Bill Clinton unveils AIDS drugs deal for developing world
Former US president Bill Clinton on Tuesday announced a deal with drugs companies to drastically reduce the cost of second line anti-retroviral
HIV/AIDS medicines for people in the developing world.
The deal, reached in partnership with international drugs organization UNITAID and generic drug manufacturers Cipla and Matrix, would effect 66 developing nations in Africa, Asia, Latin America and the Caribbean, he said.
Second-line treatment is required in patients who develop resistance to first-line drugs and costs around 10 times the price of initial therapy.
“That’s a very great strain on countries’ healthcare budgets and governments fear all over the world that they will simply not be able to keep pace with some treatment,” Clinton told reporters in New York.
“The prices are simply exorbitant in middle-income countries like Brazil and Thailand. These countries are home to fully half the people on treatment.”
“Our announcement today responds directly to these challenges and sets the foundation not only for treatment for many more people but treatment that is more equitable, more affordable and more effective,” he added.

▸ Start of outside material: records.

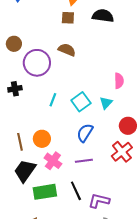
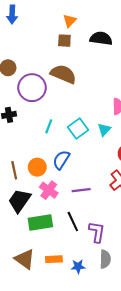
brown semicircle: (67, 50) -> (63, 74), size x1.4
blue semicircle: (85, 133) -> (61, 160), moved
purple L-shape: (99, 201) -> (97, 232), turned 85

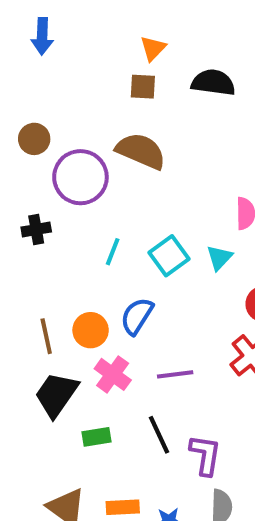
green rectangle: (40, 223) -> (97, 437), size x0.6

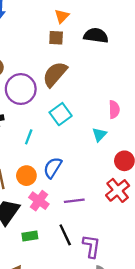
brown semicircle: (141, 151) -> (55, 74), turned -72
cyan line: (113, 252) -> (29, 137), moved
cyan square: (169, 256) -> (61, 114), moved

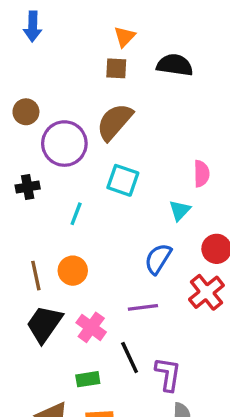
cyan square: (61, 114) -> (123, 180), turned -35
blue semicircle: (53, 168) -> (158, 259), moved
pink cross: (39, 201) -> (91, 327), moved
green rectangle: (30, 236) -> (88, 379), moved

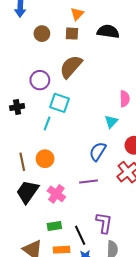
brown circle: (26, 112) -> (42, 34), moved
purple circle: (64, 144) -> (40, 80), size x0.7
cyan square: (123, 180) -> (59, 103), moved
black line: (130, 357) -> (80, 235), moved

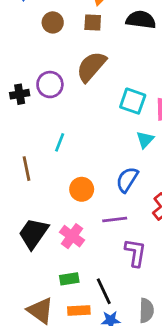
cyan square: (59, 103) -> (133, 101), moved
black cross: (17, 107) -> (20, 94), moved
orange circle: (45, 159) -> (82, 189), moved
brown line: (22, 162) -> (27, 169), moved
purple L-shape: (104, 223) -> (135, 253), moved

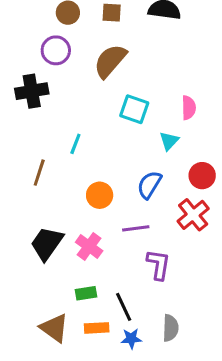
purple circle: (50, 85) -> (56, 50), moved
black cross: (20, 94) -> (32, 91), size x1.5
cyan square: (133, 101) -> (134, 109), moved
brown line: (27, 169) -> (39, 173), turned 30

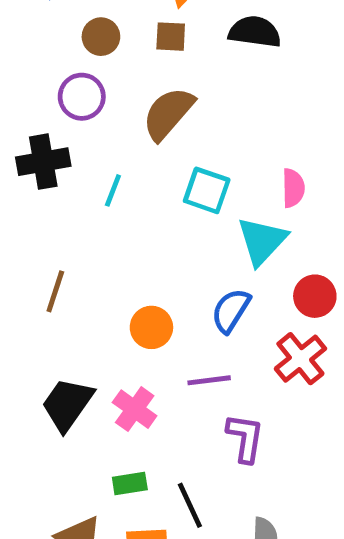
cyan triangle: (169, 141) -> (262, 241), size x1.6
cyan line: (75, 144) -> (113, 190), moved

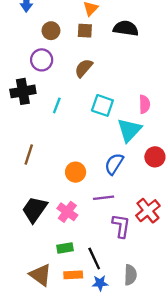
brown semicircle: (168, 114) -> (84, 68), size x0.7
red cross: (300, 359) -> (148, 211), moved

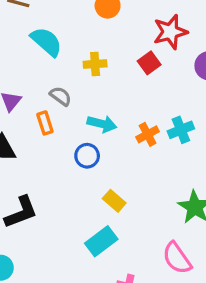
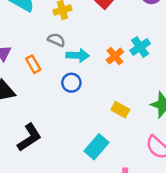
gray semicircle: (61, 96) -> (56, 40), moved
yellow rectangle: (114, 201) -> (120, 110), moved

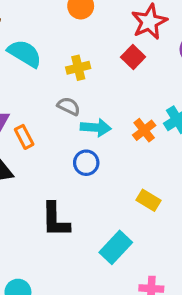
orange rectangle: (33, 64) -> (24, 137), moved
black L-shape: (29, 137) -> (55, 220), moved, turned 120

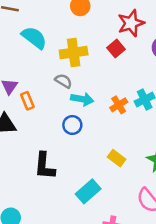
yellow cross: (78, 68) -> (74, 53), size x1.5

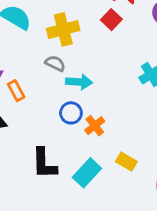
orange cross: (119, 105) -> (95, 126), moved
yellow rectangle: (117, 158) -> (126, 162), moved
cyan rectangle: (88, 191) -> (87, 173), moved

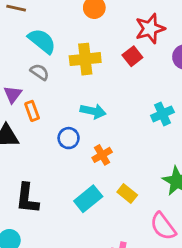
gray semicircle: (55, 63) -> (40, 72), moved
blue circle: (71, 113) -> (69, 138), moved
black L-shape: (44, 163) -> (27, 198), moved

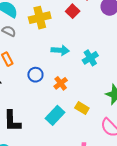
cyan arrow: (93, 111) -> (60, 50), moved
cyan cross: (162, 114) -> (90, 58), moved

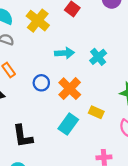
yellow cross: (40, 18) -> (38, 21), turned -30
orange cross: (61, 83) -> (70, 89), size x1.5

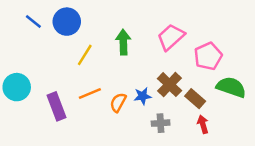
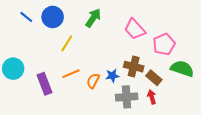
pink trapezoid: (171, 37) -> (135, 29), turned -90
green arrow: (123, 42) -> (93, 18), moved, turned 36
brown cross: (170, 85) -> (134, 67), turned -30
gray cross: (161, 123) -> (127, 97), size x1.5
red arrow: (203, 124) -> (152, 97), moved

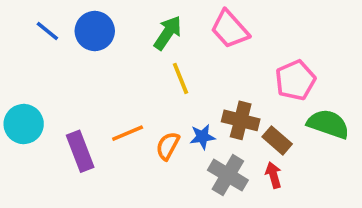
pink trapezoid: (135, 29) -> (230, 29), moved
yellow line: (67, 43) -> (180, 78), moved, turned -54
gray cross: (127, 97) -> (228, 175), turned 35

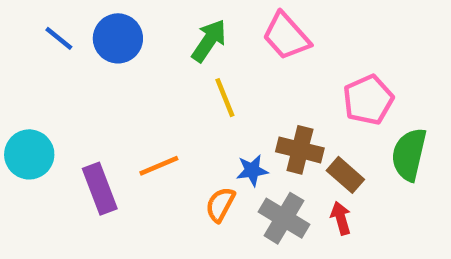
green semicircle: (328, 124) -> (409, 154), turned -96
orange semicircle: (168, 146) -> (220, 204), moved

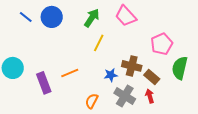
yellow line: (225, 98) -> (99, 43), turned 48
orange semicircle: (220, 204) -> (92, 101), moved

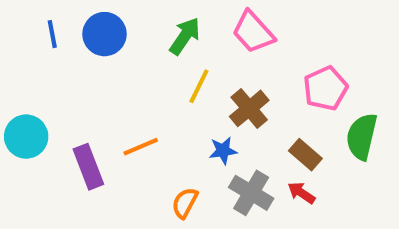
blue line: (26, 17) -> (52, 34), turned 40
brown cross: (132, 66) -> (249, 108), moved, turned 36
red arrow: (150, 96) -> (301, 193), turned -40

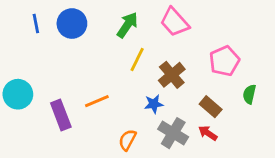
green semicircle: (362, 137) -> (249, 94), size x0.6

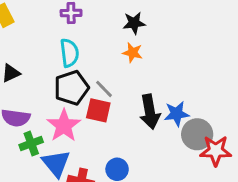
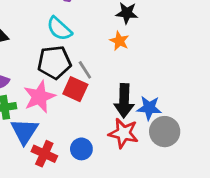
cyan semicircle: (69, 53) -> (59, 29), turned 128
red star: (216, 151) -> (123, 133), moved

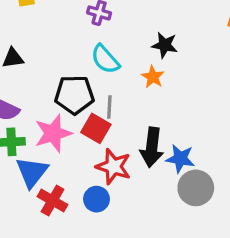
cyan semicircle: (59, 29) -> (105, 59), moved
gray line: (85, 70) -> (109, 107), turned 30
red star: (123, 133) -> (113, 166), moved

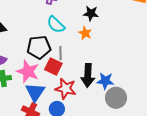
pink star: (53, 133) -> (28, 71), turned -30
blue triangle: (32, 172) -> (35, 92), moved

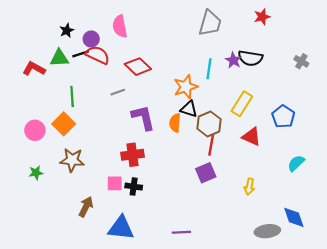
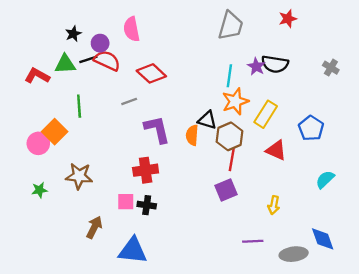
orange star: (186, 87) -> (235, 101), moved
orange square: (64, 124) -> (55, 132), moved
purple line: (181, 232) -> (253, 241), moved

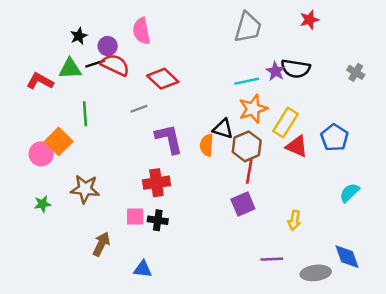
cyan line: (229, 76) -> (247, 81), turned 70
red triangle: (276, 150) -> (297, 146), moved
blue triangle: (133, 251) -> (143, 269), size x0.6

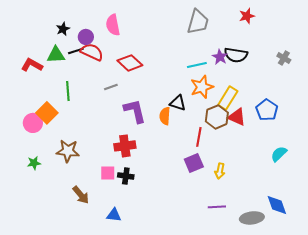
brown hexagon: (247, 146) -> (217, 117), moved
yellow arrow: (294, 220) -> (220, 171), moved
brown arrow: (101, 244) -> (81, 195), turned 114

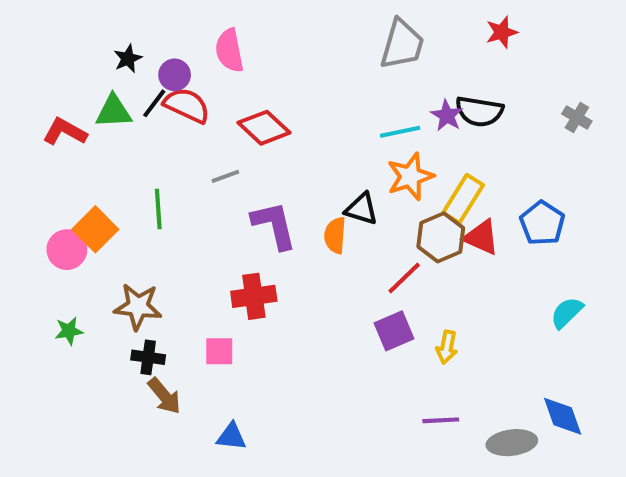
black line: (76, 51) -> (154, 103), turned -35
green line: (68, 91) -> (158, 209), moved
red line: (199, 137) -> (404, 278), turned 36
black cross: (126, 176) -> (148, 357), moved

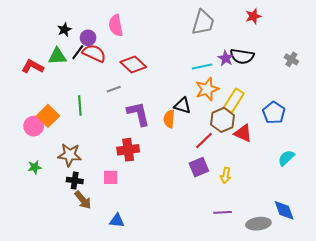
red triangle: (481, 237) -> (243, 133), moved

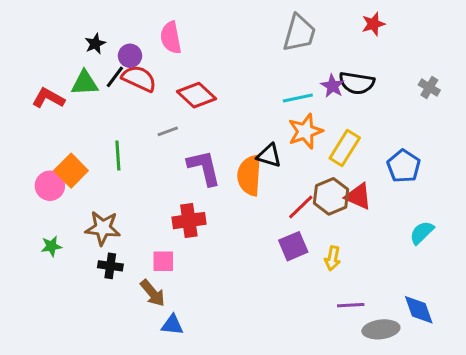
orange semicircle: (169, 119) -> (249, 175), size x1.5
brown hexagon: (223, 120) -> (331, 196), moved
brown arrow: (83, 200) -> (153, 293), moved
purple line: (223, 212) -> (351, 305), moved

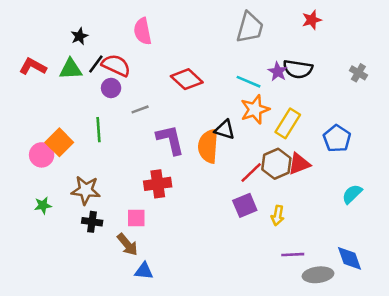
purple circle: (130, 56) -> (111, 88), moved
red diamond: (197, 95) -> (187, 79), moved
red L-shape: (48, 98) -> (33, 67), moved
cyan line: (298, 98) -> (249, 82), turned 35
red triangle: (358, 196) -> (299, 164), turned -45

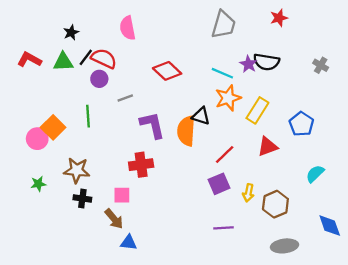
brown hexagon: (276, 164) -> (275, 204), moved
purple line: (293, 255) -> (224, 228), moved
blue diamond: (350, 258) -> (330, 226), moved

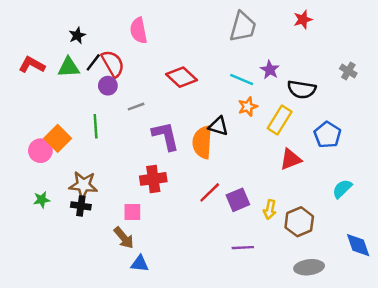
red semicircle: (104, 58) -> (113, 64), turned 35
black semicircle: (266, 62) -> (302, 89), moved
orange star: (228, 98) -> (248, 107), size x0.7
red line: (225, 154) -> (210, 192), moved
black cross: (82, 199) -> (81, 206), moved

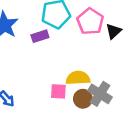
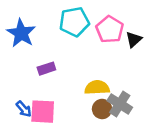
purple rectangle: (40, 36) -> (46, 69), moved
pink square: (58, 91) -> (43, 112), moved, size x1.5

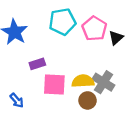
gray cross: (120, 104) -> (103, 82), moved
pink square: (43, 112) -> (54, 84), moved

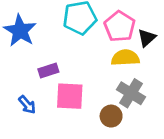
yellow semicircle: (83, 81) -> (125, 58), moved
blue arrow: (17, 100) -> (27, 105), moved

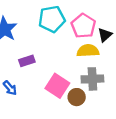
gray cross: (131, 93) -> (92, 79), turned -35
pink square: (70, 96) -> (57, 86), moved, turned 30

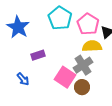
cyan pentagon: (52, 19) -> (60, 18), turned -30
gray cross: (92, 79) -> (83, 65), moved, turned -30

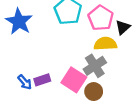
purple rectangle: (38, 55) -> (42, 80), moved

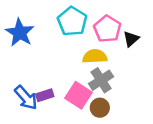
yellow semicircle: (105, 44) -> (95, 56), moved
blue arrow: (25, 82) -> (26, 98), size x1.5

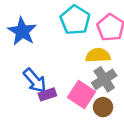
blue arrow: (26, 98) -> (35, 81), moved

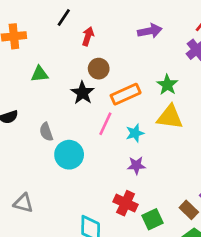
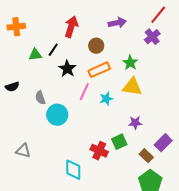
black line: (64, 17) -> (53, 50), moved
red arrow: (88, 36) -> (71, 27), size x1.5
brown circle: (99, 69) -> (96, 46), moved
purple star: (136, 165) -> (135, 123), moved
green square: (152, 219) -> (119, 142), moved

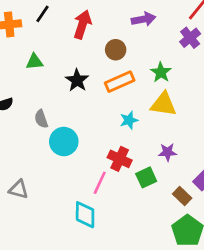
black line: (53, 50) -> (42, 14), moved
pink line: (84, 92) -> (100, 183), moved
red cross: (99, 151) -> (120, 159), moved

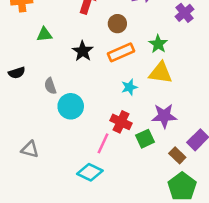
purple star: (168, 152) -> (164, 116), size x1.5
cyan diamond: (85, 215) -> (90, 172), turned -65

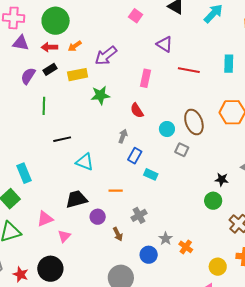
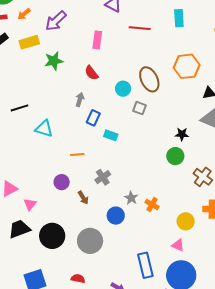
black trapezoid: (76, 199) -> (19, 229), moved
black circle: (50, 269) -> (52, 236), moved

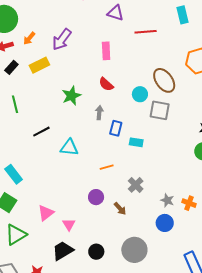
green star: (54, 61) -> (71, 96), moved
gray square: (140, 108) -> (160, 110), size x1.5
blue circle: (116, 216) -> (165, 223), moved
black circle: (52, 236) -> (96, 252), size x0.6

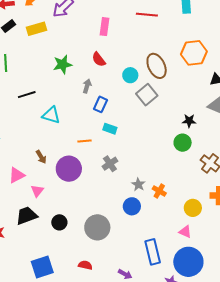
gray square: (160, 110) -> (147, 95), turned 30
cyan rectangle: (136, 142) -> (110, 129), moved
purple circle: (96, 197) -> (69, 169), size x1.6
brown arrow: (120, 209) -> (41, 157), moved

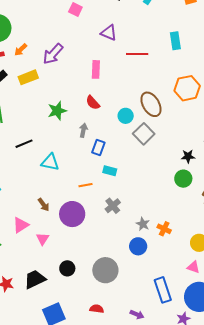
black trapezoid: (27, 216) -> (35, 279), moved

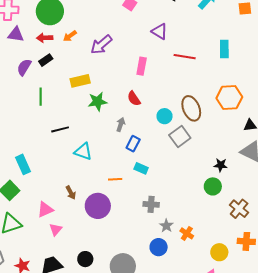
yellow rectangle: (28, 77) -> (80, 81), moved
gray cross: (113, 206) -> (151, 204), moved, turned 35
pink triangle: (43, 239) -> (56, 229), moved

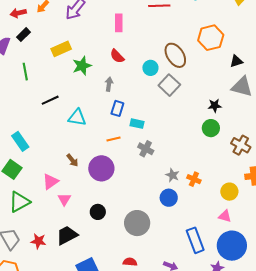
blue rectangle: (133, 144) -> (117, 108), moved
gray cross: (151, 204) -> (146, 149), moved, turned 35
black circle: (85, 259) -> (98, 212), moved

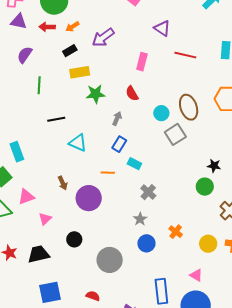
black rectangle: (23, 35) -> (70, 51), moved
gray cross: (146, 149) -> (148, 192), moved
gray star: (172, 175) -> (140, 219), moved
pink triangle: (50, 182) -> (26, 197), moved
yellow circle: (229, 192) -> (208, 244), moved

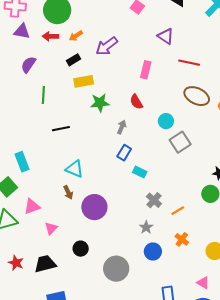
brown ellipse: (189, 107) -> (197, 96), moved, turned -45
cyan triangle: (78, 143) -> (74, 169), moved
orange line: (108, 173) -> (178, 211), moved, turned -32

The prices of so-called second-line treatments negotiated by Clinton’s foundation would fall on average 25 percent in low-income countries and 50 percent in middle-income countries, he said.
His foundation had also negotiated a deal allowing the one-pill-a-day first-line treatment to be made available for less than a dollar a day for developing countries — a 45 percent saving on the current price in Africa.
“This drug represents the best chance that science has to offer,” he said.
The program aimed to provide life-long treatment for those who needed it, and of a standard that would be normal in the developed world, he said.
“When we started this endeavor at our foundation about five years ago, we made a promise to people living with HIV: once you’re on treatment, we’ll keep the medicines coming and make sure that everyone else who needs them has access.”
He also made a dig at pharmaceutical companies who refuse to allow their patented drugs to be made available as generic alternatives in poor countries.
“No company will ever die because of the high price premium for AIDS drugs in middle-income countries, but patients may,” he said.
“I believe in intellectual property… but that need not prevent us from getting essential life-saving medicines to those who need them in low and middle income countries alike.”
Some seven million people in the developing world needed treatment for HIV/AIDS, he said, adding that his foundation and UNITAID would begin to buy the reduced price drugs from July.
Clinton’s foundation, which he established after leaving office in 2001, aims to tackle “the challenges of global interdependence” faced by people around the world.
UNITAID was launched last year as an international drug purchase facility funded by an airline ticket levy. Some 34 countries have signed up as donors to the organization, which has some 300 million dollars in funding this year.
Although not part of the United Nations, the organization works with UN agencies such as the World Health Organization.